Anderson (1913b: 505) and Stefánsson (1913a: 106, and 1913b: 241, 276-277) have called attention to certain rather well-defined differences between the Caribou on both sides of Coronation Gulf and those elsewhere in northern Mackenzie. It may be assumed that the summer home of the former type is on Victoria Island. Many of these animals in former years crossed over to the mainland in the autumn after the freezing of Dolphin and Union Strait, Coronation Gulf, and Dease Strait made such a migration possible; and they recrossed to the island in the spring. During recent years this migration has greatly dwindled (Blanchet, 1930: 50; Birket-Smith, 1933: 93; Clarke, 1940: 98; Gavin, 1945: 227; Godsell, 1937: 288; Banfield, 1949: 481); consequently the Victoria Island population now seems to be largely confined to that island throughout the year. In the American Museum of Natural History I have examined several of Anderson’s specimens of 1911-1912 that are obviously of this form, and I should scarcely hesitate to give them nomenclatural recognition except for the fact that there has obviously been some confusion in the labeling of the specimens (after they reached the museum). Needless to say, a specimen selected as a type should bear unquestionable data.
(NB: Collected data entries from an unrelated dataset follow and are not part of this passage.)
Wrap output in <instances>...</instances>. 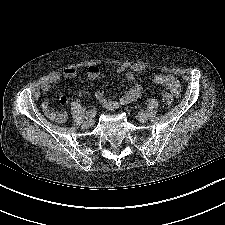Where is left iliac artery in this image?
Instances as JSON below:
<instances>
[{"label": "left iliac artery", "instance_id": "left-iliac-artery-1", "mask_svg": "<svg viewBox=\"0 0 225 225\" xmlns=\"http://www.w3.org/2000/svg\"><path fill=\"white\" fill-rule=\"evenodd\" d=\"M148 114V109H142L141 110V115H146Z\"/></svg>", "mask_w": 225, "mask_h": 225}]
</instances>
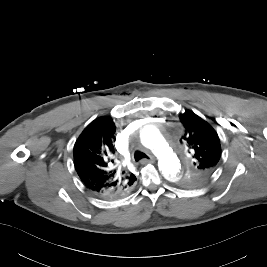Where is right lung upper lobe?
I'll return each mask as SVG.
<instances>
[{"label":"right lung upper lobe","mask_w":267,"mask_h":267,"mask_svg":"<svg viewBox=\"0 0 267 267\" xmlns=\"http://www.w3.org/2000/svg\"><path fill=\"white\" fill-rule=\"evenodd\" d=\"M115 131L110 117L97 118L74 145V164L80 179L87 189L101 197L126 195V189L136 181L134 174L114 168L112 138Z\"/></svg>","instance_id":"cb5924a9"}]
</instances>
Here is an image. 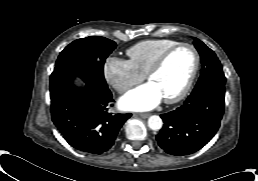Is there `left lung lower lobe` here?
I'll use <instances>...</instances> for the list:
<instances>
[{
    "instance_id": "0a47b994",
    "label": "left lung lower lobe",
    "mask_w": 258,
    "mask_h": 181,
    "mask_svg": "<svg viewBox=\"0 0 258 181\" xmlns=\"http://www.w3.org/2000/svg\"><path fill=\"white\" fill-rule=\"evenodd\" d=\"M225 85L210 84L192 92L184 104L162 114L164 126L156 136L168 154L183 156L205 146L217 132L224 112Z\"/></svg>"
}]
</instances>
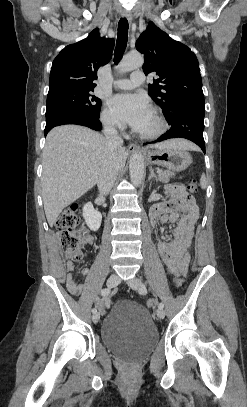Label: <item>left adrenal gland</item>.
<instances>
[{"mask_svg": "<svg viewBox=\"0 0 247 407\" xmlns=\"http://www.w3.org/2000/svg\"><path fill=\"white\" fill-rule=\"evenodd\" d=\"M151 178H155L157 180V176L155 175L153 169L150 168V177H149V179H151Z\"/></svg>", "mask_w": 247, "mask_h": 407, "instance_id": "a2214340", "label": "left adrenal gland"}]
</instances>
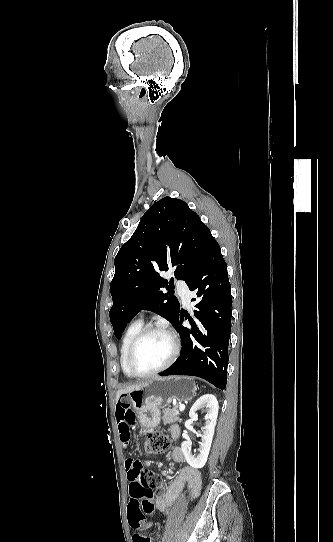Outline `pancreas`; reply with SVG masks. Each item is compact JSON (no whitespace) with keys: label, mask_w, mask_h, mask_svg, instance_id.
I'll return each mask as SVG.
<instances>
[{"label":"pancreas","mask_w":333,"mask_h":542,"mask_svg":"<svg viewBox=\"0 0 333 542\" xmlns=\"http://www.w3.org/2000/svg\"><path fill=\"white\" fill-rule=\"evenodd\" d=\"M179 410L178 408H166V410H163L162 412V422L163 424H173V422H177L179 420Z\"/></svg>","instance_id":"1"}]
</instances>
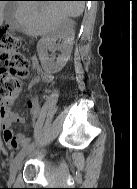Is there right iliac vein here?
<instances>
[{
    "label": "right iliac vein",
    "instance_id": "1",
    "mask_svg": "<svg viewBox=\"0 0 137 189\" xmlns=\"http://www.w3.org/2000/svg\"><path fill=\"white\" fill-rule=\"evenodd\" d=\"M34 145H30L27 148L20 151L16 157L13 160V163L10 168V180L14 181L16 178V175L21 167V163L24 159V157L34 148Z\"/></svg>",
    "mask_w": 137,
    "mask_h": 189
}]
</instances>
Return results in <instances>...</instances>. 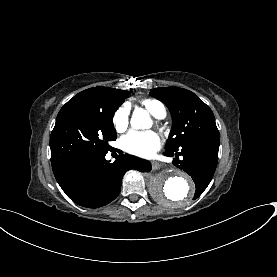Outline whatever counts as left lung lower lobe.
Returning a JSON list of instances; mask_svg holds the SVG:
<instances>
[{
  "label": "left lung lower lobe",
  "mask_w": 277,
  "mask_h": 277,
  "mask_svg": "<svg viewBox=\"0 0 277 277\" xmlns=\"http://www.w3.org/2000/svg\"><path fill=\"white\" fill-rule=\"evenodd\" d=\"M219 144V136H205L164 152L166 156L175 155L173 164L192 177L196 186L194 198L202 194L213 177L218 161Z\"/></svg>",
  "instance_id": "0a47b994"
}]
</instances>
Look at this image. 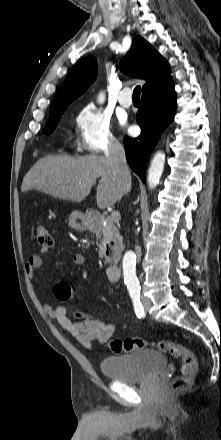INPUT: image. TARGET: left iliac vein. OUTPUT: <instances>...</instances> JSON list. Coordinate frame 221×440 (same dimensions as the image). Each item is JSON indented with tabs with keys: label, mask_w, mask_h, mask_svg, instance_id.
<instances>
[{
	"label": "left iliac vein",
	"mask_w": 221,
	"mask_h": 440,
	"mask_svg": "<svg viewBox=\"0 0 221 440\" xmlns=\"http://www.w3.org/2000/svg\"><path fill=\"white\" fill-rule=\"evenodd\" d=\"M144 308H145V311L148 312V309H149V301L148 300H144Z\"/></svg>",
	"instance_id": "left-iliac-vein-1"
}]
</instances>
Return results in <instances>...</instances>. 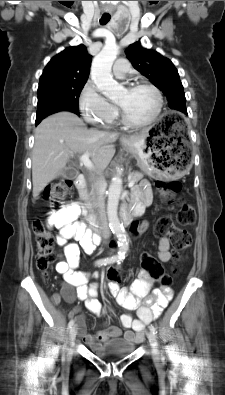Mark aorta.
I'll return each mask as SVG.
<instances>
[{
  "mask_svg": "<svg viewBox=\"0 0 225 395\" xmlns=\"http://www.w3.org/2000/svg\"><path fill=\"white\" fill-rule=\"evenodd\" d=\"M119 53V47L114 43L106 44L92 62L91 78L97 89L111 100L117 99L123 92V86L111 75L112 65ZM122 192V179L115 176L108 189L107 217L109 227L117 237V258L123 259L129 250V241L123 224L118 218L119 198Z\"/></svg>",
  "mask_w": 225,
  "mask_h": 395,
  "instance_id": "obj_1",
  "label": "aorta"
}]
</instances>
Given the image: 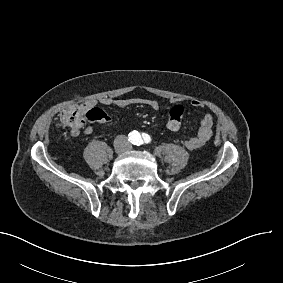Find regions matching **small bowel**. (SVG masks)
I'll use <instances>...</instances> for the list:
<instances>
[{
  "label": "small bowel",
  "instance_id": "obj_1",
  "mask_svg": "<svg viewBox=\"0 0 283 283\" xmlns=\"http://www.w3.org/2000/svg\"><path fill=\"white\" fill-rule=\"evenodd\" d=\"M97 105H102L105 107H117V108H127L131 106H144L152 110H157L160 107V103L156 99L151 98H143V97H131V98H111V97H104L99 100L89 99L86 100L82 105L81 108L86 111L85 112V119L87 121H99V122H107L110 120L107 114H105L102 110L96 108ZM176 105L170 112V117L174 113V109L177 107ZM192 106L195 109L203 110L204 105L198 101L193 100ZM169 117V118H170ZM169 126V120L167 122V127ZM181 126V121H180ZM213 126H214V119L210 113H206L200 120L199 130L196 135L187 138L184 141V144L187 149L189 150H197L203 147L212 137L213 135ZM93 127L87 126L85 128L86 134L93 133Z\"/></svg>",
  "mask_w": 283,
  "mask_h": 283
}]
</instances>
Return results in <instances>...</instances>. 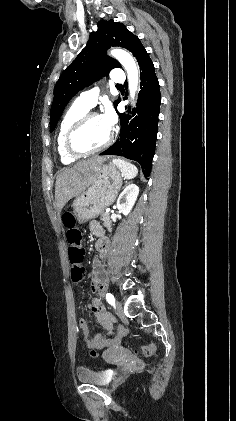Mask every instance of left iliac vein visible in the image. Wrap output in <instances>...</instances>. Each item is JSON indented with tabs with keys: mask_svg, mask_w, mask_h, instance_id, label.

During the winter there is some interchange of populations between Banks and Victoria islands across the frozen Prince of Wales Strait (Armstrong, 1857: 297, 336). The description that Armstrong gives (1857: 478), based ostensibly on Banks Island specimens, indicates that the animals of that island are very close to, if not identical with, Rangifer pearyi of the more northerly Arctic islands. Yet there is no known interchange of populations across the frozen McClure Strait or other wide sea channels in approximately latitude 74° N.
The Caribou of Boothia Peninsula and Somerset and Prince of Wales islands are said to be a small form (Wright, 1944: 195).
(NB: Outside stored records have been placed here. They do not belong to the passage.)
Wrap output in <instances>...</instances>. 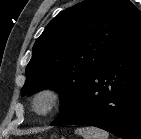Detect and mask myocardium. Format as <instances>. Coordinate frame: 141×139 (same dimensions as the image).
Listing matches in <instances>:
<instances>
[{"mask_svg":"<svg viewBox=\"0 0 141 139\" xmlns=\"http://www.w3.org/2000/svg\"><path fill=\"white\" fill-rule=\"evenodd\" d=\"M63 97V92L59 87L41 86L30 97V109L36 116L46 117L61 105Z\"/></svg>","mask_w":141,"mask_h":139,"instance_id":"obj_1","label":"myocardium"}]
</instances>
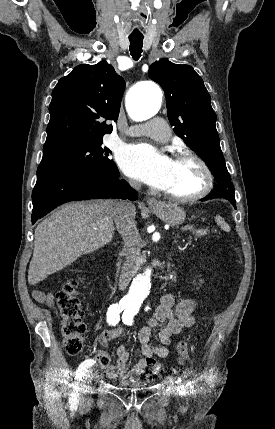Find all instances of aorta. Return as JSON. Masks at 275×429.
Listing matches in <instances>:
<instances>
[{"instance_id": "aorta-1", "label": "aorta", "mask_w": 275, "mask_h": 429, "mask_svg": "<svg viewBox=\"0 0 275 429\" xmlns=\"http://www.w3.org/2000/svg\"><path fill=\"white\" fill-rule=\"evenodd\" d=\"M163 94L158 85L144 82L131 89L127 97V110L132 119L146 120L156 115L162 104ZM150 270L139 274L132 282L126 301L139 304L150 292Z\"/></svg>"}]
</instances>
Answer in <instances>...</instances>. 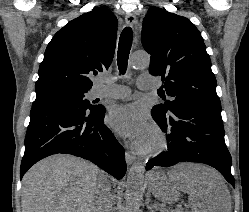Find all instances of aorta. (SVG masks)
Segmentation results:
<instances>
[{"label":"aorta","instance_id":"762f6f07","mask_svg":"<svg viewBox=\"0 0 249 212\" xmlns=\"http://www.w3.org/2000/svg\"><path fill=\"white\" fill-rule=\"evenodd\" d=\"M150 64V56L146 52H135L129 59V65L132 68H143ZM145 167L142 164L131 166L127 181L125 193V212H138L140 202L143 196Z\"/></svg>","mask_w":249,"mask_h":212}]
</instances>
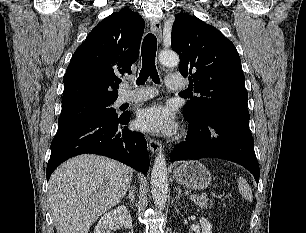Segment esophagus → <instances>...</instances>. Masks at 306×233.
<instances>
[{
    "label": "esophagus",
    "mask_w": 306,
    "mask_h": 233,
    "mask_svg": "<svg viewBox=\"0 0 306 233\" xmlns=\"http://www.w3.org/2000/svg\"><path fill=\"white\" fill-rule=\"evenodd\" d=\"M151 31L155 34L158 43L162 41V27L159 20H151L150 22ZM149 148L153 154L160 153L162 151V144L156 139L149 138Z\"/></svg>",
    "instance_id": "34e87169"
}]
</instances>
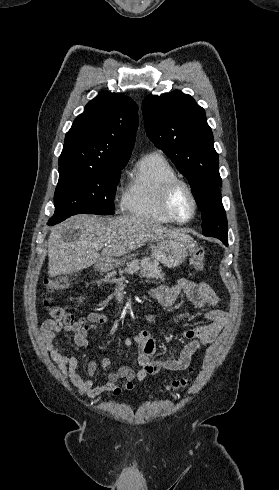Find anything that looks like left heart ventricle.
Instances as JSON below:
<instances>
[{"label": "left heart ventricle", "mask_w": 279, "mask_h": 490, "mask_svg": "<svg viewBox=\"0 0 279 490\" xmlns=\"http://www.w3.org/2000/svg\"><path fill=\"white\" fill-rule=\"evenodd\" d=\"M192 209V202L187 191L185 189H181L175 199V210L177 216L180 219L185 220L191 215Z\"/></svg>", "instance_id": "obj_1"}]
</instances>
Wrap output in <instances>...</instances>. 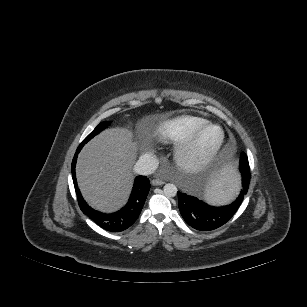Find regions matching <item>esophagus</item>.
I'll list each match as a JSON object with an SVG mask.
<instances>
[{
  "label": "esophagus",
  "mask_w": 307,
  "mask_h": 307,
  "mask_svg": "<svg viewBox=\"0 0 307 307\" xmlns=\"http://www.w3.org/2000/svg\"><path fill=\"white\" fill-rule=\"evenodd\" d=\"M152 185L153 186H159V185H163L164 184V181L160 180V179H153L151 181Z\"/></svg>",
  "instance_id": "34e87169"
}]
</instances>
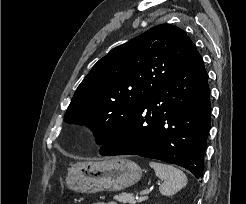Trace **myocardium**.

The Caribou of the Dubawnt River region, as far as may be judged from J. B. Tyrrell’s photographs (1897: pl. 1; Seton, 1929, 3: pl. 22), are indistinguishable from those of the Nueltin Lake region.
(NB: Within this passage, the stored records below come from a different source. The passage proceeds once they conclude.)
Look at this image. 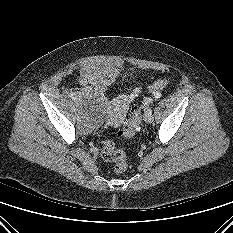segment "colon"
Here are the masks:
<instances>
[{"label": "colon", "instance_id": "1", "mask_svg": "<svg viewBox=\"0 0 233 233\" xmlns=\"http://www.w3.org/2000/svg\"><path fill=\"white\" fill-rule=\"evenodd\" d=\"M168 83L169 81L167 79H161L151 85L147 91L146 96L143 99L144 103H149L152 98L158 95L159 91H161L168 85ZM140 119L141 110L140 107L136 105L131 109L130 116L126 121L124 128L120 133V136L126 139L133 137L140 123ZM101 154L105 160L115 163L113 167L115 173L121 174L127 170L128 164L125 153L121 150L115 149L112 141H103Z\"/></svg>", "mask_w": 233, "mask_h": 233}]
</instances>
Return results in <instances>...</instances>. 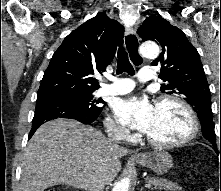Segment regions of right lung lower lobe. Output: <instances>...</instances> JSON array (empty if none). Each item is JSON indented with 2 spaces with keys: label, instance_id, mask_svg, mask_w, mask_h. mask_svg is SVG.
<instances>
[{
  "label": "right lung lower lobe",
  "instance_id": "1",
  "mask_svg": "<svg viewBox=\"0 0 221 191\" xmlns=\"http://www.w3.org/2000/svg\"><path fill=\"white\" fill-rule=\"evenodd\" d=\"M99 115H86L78 110L67 98L61 95L37 96L35 115L32 121V130L29 139L34 132L45 122L57 118L75 119L83 124L94 122Z\"/></svg>",
  "mask_w": 221,
  "mask_h": 191
}]
</instances>
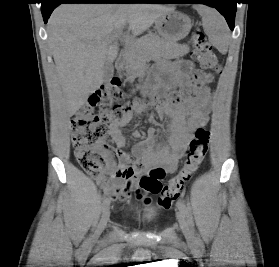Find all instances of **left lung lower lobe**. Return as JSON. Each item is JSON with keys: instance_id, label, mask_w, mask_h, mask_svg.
<instances>
[{"instance_id": "1", "label": "left lung lower lobe", "mask_w": 279, "mask_h": 267, "mask_svg": "<svg viewBox=\"0 0 279 267\" xmlns=\"http://www.w3.org/2000/svg\"><path fill=\"white\" fill-rule=\"evenodd\" d=\"M145 3H200L216 8L226 19L231 30L234 29L236 0H147Z\"/></svg>"}]
</instances>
The Southampton Island antlers figured by Sutton and Hamilton (1932: pl. 8) are so strikingly different from all but one (No. 1132) of those that I noticed in southwestern Keewatin that I should be much inclined to regard them as representing a separate subspecies, provided they are typical of that island. In most of the bucks of the Windy River area the beams are deeply and fairly uniformly bowed, although there is a strong tendency for approximately the basal third to be nearly straight, with a pronounced forward bend just above it (cf. [figs. 3], [4], [9], [10], [12], [22], [25]). The bend at this point in the Southampton antlers is extremely slight by comparison. In mainland specimens the beam in cross-section is generally more or less round, with rarely any tendency toward flattening, such as may be seen in the Southampton set and in my No. 1132. Furthermore, I cannot recall in the mainland animals a single such pronounced zigzag effect as may be seen in the Southampton antlers. In extremely few of them does the bez tine originate at such a distance (apparently 8 inches or so) above the base, as in Sutton and Hamilton’s figure. The lack of palmation in the bez tines of their specimen is noteworthy.
There is a distinct likelihood that the isolated herd of Coats Island (Wright, 1944: 188; Banfield, 1949: 481), and also that of Salisbury Island in Hudson Strait (Grant, 1903: 189; Tweedsmuir, 1951: 37), may be distinct from the populations on the nearest large land bodies.
I have briefly examined a dozen or more heads (skulls with antlers) of the Labrador Barren Ground Caribou (R. a. caboti G. M. Allen) in the United States National Museum; they were collected by L. M. Turner in the 1880’s. Some of these antlers appear longer than any I saw in Keewatin. Furthermore, the tips of the bez tines in these specimens seem, on the average, more strongly incurved than in R. a. arcticus.